Top of RECORDS FOR THIS EXERCISE

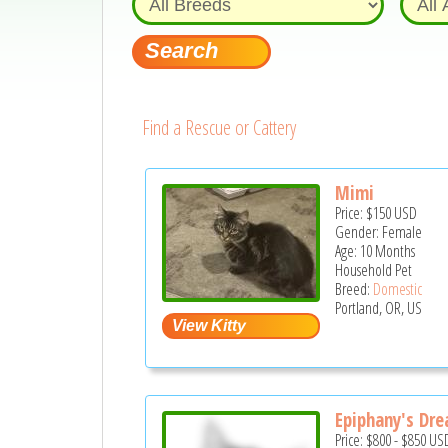
Find a Rescue or Cattery
Mimi
Price:
$150
USD
Gender: Female
Age: 10 Months
Household Pet
Breed:
Domestic
Portland, OR, US
Epiphany's Dr
Price:
$800
-
$850
US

Bottom of RECORDS FOR THIS EXERCISE

Could you repeat every record exactly as written, with the pictures left out?

SOLUTION →
Find a Rescue or Cattery
Mimi
Price:
$150
USD
Gender: Female
Age: 10 Months
Household Pet
Breed:
Domestic
Portland, OR, US
Epiphany's Dr
Price:
$800
-
$850
US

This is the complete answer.